Let’s return to the long position discussed above, buying the GBPUSD Forex rate at 1.3000.
The examples above would be deemed “normal” stop losses. Another type of stop loss is the trailing stop. A trailing stop loss is not set at a fixed position in the market but instead follows or “trails” the actual market price.
- If you have an open-long position, the trailing stop would be placed below the market.
- With an open short position, the trailing stop would be placed above the market.
The difference between a trailing stop and a normal stop is that, when the market moves in the direction you expect, the stop moves in that direction by a set percentage or absolute amount from the current market price.
The distance between the two is often described as the “trailing stop”. However, if the current market price then moves against our view, the trailing stop does NOT move.
Let’s look at an example.
We might sell the DAX German stock index (or on Hantec Markets, the GER30) at a level of 13000 with an expectation that the market will go lower, and a trailing stop set at 13100 or 100 index points away.
If the GER 30 went lower, then the trailing stop would move lower with the current market price, to remain 100 index points away from the current market. However, if the market moved back higher, the trailing stop loss would NOT move.
The trailing stop only moves in the direction of your trade expectation, so lower with a short position and higher with a long position. It does NOT then move back in the other direction if the market moves against your open position.
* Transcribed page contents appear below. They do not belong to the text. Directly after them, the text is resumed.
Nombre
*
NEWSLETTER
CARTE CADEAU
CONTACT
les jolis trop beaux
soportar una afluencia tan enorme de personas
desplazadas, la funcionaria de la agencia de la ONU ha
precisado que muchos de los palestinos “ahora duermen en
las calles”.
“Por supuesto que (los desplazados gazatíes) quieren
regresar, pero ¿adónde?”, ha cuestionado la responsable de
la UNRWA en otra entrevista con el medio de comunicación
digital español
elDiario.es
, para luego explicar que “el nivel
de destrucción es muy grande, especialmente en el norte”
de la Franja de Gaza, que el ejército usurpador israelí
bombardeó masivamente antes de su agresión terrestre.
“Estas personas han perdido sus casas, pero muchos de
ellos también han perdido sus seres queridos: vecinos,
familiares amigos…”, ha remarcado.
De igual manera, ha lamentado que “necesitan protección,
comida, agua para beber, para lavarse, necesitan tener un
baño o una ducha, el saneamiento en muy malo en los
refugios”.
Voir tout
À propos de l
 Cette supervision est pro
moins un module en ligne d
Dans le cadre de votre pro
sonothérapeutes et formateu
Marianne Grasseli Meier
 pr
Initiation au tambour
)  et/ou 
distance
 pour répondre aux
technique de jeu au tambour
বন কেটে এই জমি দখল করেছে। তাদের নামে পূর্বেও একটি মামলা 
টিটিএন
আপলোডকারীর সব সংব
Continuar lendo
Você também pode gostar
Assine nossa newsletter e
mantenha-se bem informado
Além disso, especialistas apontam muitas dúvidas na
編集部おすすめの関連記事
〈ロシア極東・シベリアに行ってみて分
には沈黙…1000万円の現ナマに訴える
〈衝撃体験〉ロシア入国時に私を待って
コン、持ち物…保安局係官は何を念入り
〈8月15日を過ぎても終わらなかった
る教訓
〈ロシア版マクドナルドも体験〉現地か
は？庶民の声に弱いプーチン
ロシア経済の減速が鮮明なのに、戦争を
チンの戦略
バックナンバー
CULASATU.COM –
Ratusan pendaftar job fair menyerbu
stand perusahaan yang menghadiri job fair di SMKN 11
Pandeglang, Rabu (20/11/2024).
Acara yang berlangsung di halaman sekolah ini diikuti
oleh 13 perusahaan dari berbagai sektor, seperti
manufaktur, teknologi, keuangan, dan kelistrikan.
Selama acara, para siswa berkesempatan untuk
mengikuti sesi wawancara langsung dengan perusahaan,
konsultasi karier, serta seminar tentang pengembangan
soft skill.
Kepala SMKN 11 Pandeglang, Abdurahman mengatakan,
Let’s return to the Gold example above. However, this time we’ll assume you had a bearish view. Rather than wanting to sell now (where you would execute a market order) or sell at a price above (where you would place a limit order above the current price), you may only want to sell if Gold fell below the 1600.00 level, given that Gold was currently trading at 1620.00
For this, you would use a stop entry order.
There are two types:
- A sell-stop entry
- A buy-stop entry
A sell stop entry is an order to enter a short position, but when the market is currently trading above the trigger level. So, in the Gold example, the short position would only be entered when the current market price moves below 1600.00.
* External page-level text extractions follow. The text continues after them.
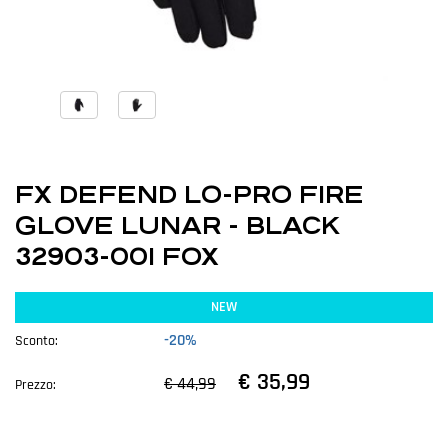
FX DEFEND LO-PRO FIRE
GLOVE LUNAR - BLACK
32903-001 FOX
NEW
-20%
Sconto:
€ 35,99
€ 44,99
Prezzo: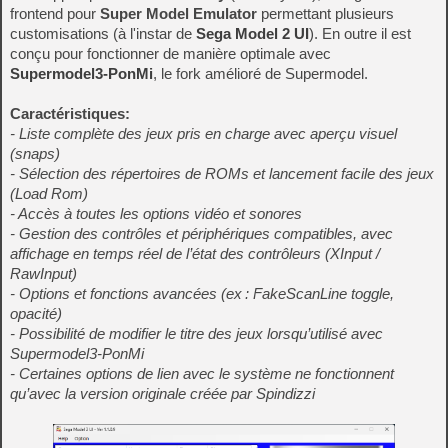
frontend pour
Super Model Emulator
permettant plusieurs
customisations (à l'instar de
Sega Model 2 UI
). En outre il est
conçu pour fonctionner de manière optimale avec
Supermodel3‑PonMi
, le fork amélioré de Supermodel.
Caractéristiques:
- Liste complète des jeux pris en charge avec aperçu visuel
(snaps)
- Sélection des répertoires de ROMs et lancement facile des jeux
(Load Rom)
- Accès à toutes les options vidéo et sonores
- Gestion des contrôles et périphériques compatibles, avec
affichage en temps réel de l’état des contrôleurs (XInput /
RawInput)
- Options et fonctions avancées (ex : FakeScanLine toggle,
opacité)
- Possibilité de modifier le titre des jeux lorsqu’utilisé avec
Supermodel3‑PonMi
- Certaines options de lien avec le système ne fonctionnent
qu’avec la version originale créée par Spindizzi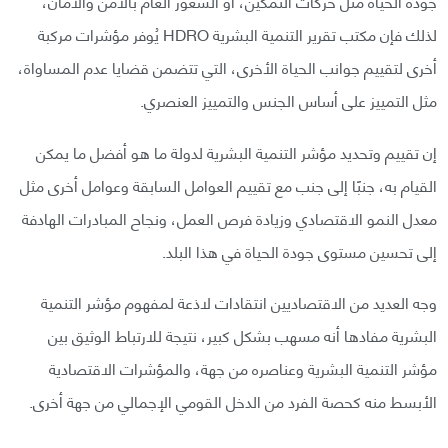
جودة الحياة مثل حركات التمكين، أو الشعور العام بالأمن والأمان،
لذلك فإن مكتب تقرير التنمية البشرية HDRO يُوفر مؤشرات مركبة
أخرى لتقييم جوانب الحياة الأخرى، التي تتضمن قضايا عدم المساواة،
مثل التمييز على أساس الجنس والتمييز العنصري.
إن تقييم وتحديد مؤشر التنمية البشرية لدولة ما هو أفضل ما يمكن
القيام به، جنبًا إلى جنب مع تقييم العوامل السابقة وعوامل أخرى مثل
معدل النمو الاقتصادي وزيادة فرص العمل، ونجاح المبادرات الهادفة
إلى تحسين مستوى جودة الحياة في هذا البلد.
وجه العديد من الاقتصاديين انتقادات لاذعة لمفهوم مؤشر التنمية
البشرية مفادها أنه مسهب بشكل كبير، نتيجة للارتباط الوثيق بين
مؤشر التنمية البشرية وعناصره من جهة، والمؤشرات الاقتصادية
الأبسط منه كحصة الفرد من الدخل القومي الإجمالي من جهة أخرى.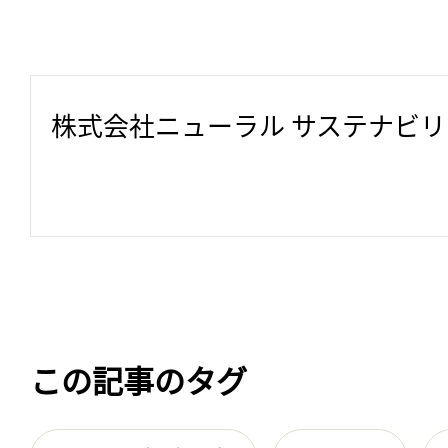
株式会社ニューラル サステナビ
この記事のタグ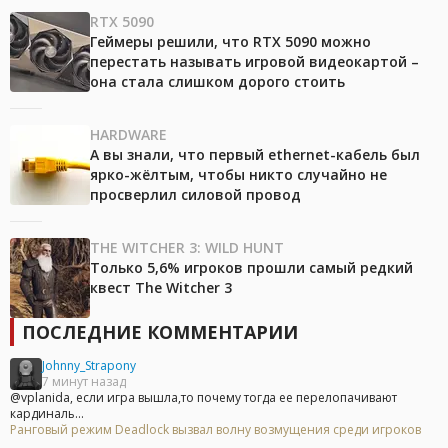
RTX 5090
Геймеры решили, что RTX 5090 можно
перестать называть игровой видеокартой –
она стала слишком дорого стоить
HARDWARE
А вы знали, что первый ethernet-кабель был
ярко-жёлтым, чтобы никто случайно не
просверлил силовой провод
THE WITCHER 3: WILD HUNT
Только 5,6% игроков прошли самый редкий
квест The Witcher 3
ПОСЛЕДНИЕ КОММЕНТАРИИ
Johnny_Strapony
7 минут назад
@vplanida, если игра вышла,то почему тогда ее перелопачивают
кардиналь...
Ранговый режим Deadlock вызвал волну возмущения среди игроков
Conversely, if you had a bullish view and expected a market to rise in price, but only if it broke above a certain level higher than the current market price (in the case for Gold may be above 1650.00), you could place a buy-stop entry above the current market price. The long position would only be entered if the current market price moved above the buy entry order level.
In conclusion: Risk management and stop losses
The exit stop is an essential aspect of managing risk and central to any trading plan or strategy. You should dedicate as much time to understanding this area of trading as you would devote to the decisions to buy or sell.